**** Excerpted data

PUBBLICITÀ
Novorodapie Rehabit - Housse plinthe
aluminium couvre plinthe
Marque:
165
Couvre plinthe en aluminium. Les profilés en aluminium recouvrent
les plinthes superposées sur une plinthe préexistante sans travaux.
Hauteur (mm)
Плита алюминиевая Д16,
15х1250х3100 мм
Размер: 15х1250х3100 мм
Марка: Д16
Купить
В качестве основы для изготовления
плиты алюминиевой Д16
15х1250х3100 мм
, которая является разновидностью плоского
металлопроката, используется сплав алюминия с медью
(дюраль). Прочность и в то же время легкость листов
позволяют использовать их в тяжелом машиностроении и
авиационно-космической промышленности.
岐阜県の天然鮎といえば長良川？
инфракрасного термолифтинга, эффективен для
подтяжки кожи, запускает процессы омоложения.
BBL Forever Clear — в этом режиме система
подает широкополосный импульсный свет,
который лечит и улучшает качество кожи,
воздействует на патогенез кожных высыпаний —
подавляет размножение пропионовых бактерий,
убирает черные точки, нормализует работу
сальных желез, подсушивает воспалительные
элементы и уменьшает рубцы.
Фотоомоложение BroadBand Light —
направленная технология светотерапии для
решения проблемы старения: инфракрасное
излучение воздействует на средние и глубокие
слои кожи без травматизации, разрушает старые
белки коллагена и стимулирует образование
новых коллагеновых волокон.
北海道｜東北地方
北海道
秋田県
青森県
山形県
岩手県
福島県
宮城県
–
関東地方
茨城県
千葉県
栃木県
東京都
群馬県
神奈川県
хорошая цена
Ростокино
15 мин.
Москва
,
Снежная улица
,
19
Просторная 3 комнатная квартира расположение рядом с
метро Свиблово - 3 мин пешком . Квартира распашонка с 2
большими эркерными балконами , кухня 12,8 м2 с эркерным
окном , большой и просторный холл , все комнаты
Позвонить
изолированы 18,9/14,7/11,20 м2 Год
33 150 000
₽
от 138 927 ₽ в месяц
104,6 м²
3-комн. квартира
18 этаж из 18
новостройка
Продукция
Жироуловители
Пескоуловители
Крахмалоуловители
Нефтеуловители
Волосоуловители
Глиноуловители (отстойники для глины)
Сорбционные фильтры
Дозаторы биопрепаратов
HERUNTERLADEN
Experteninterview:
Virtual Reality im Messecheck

********

Requirement: Count how many lines of the records hold the string "plinthe"; the answer is that number alone.

Result for this exercise: 4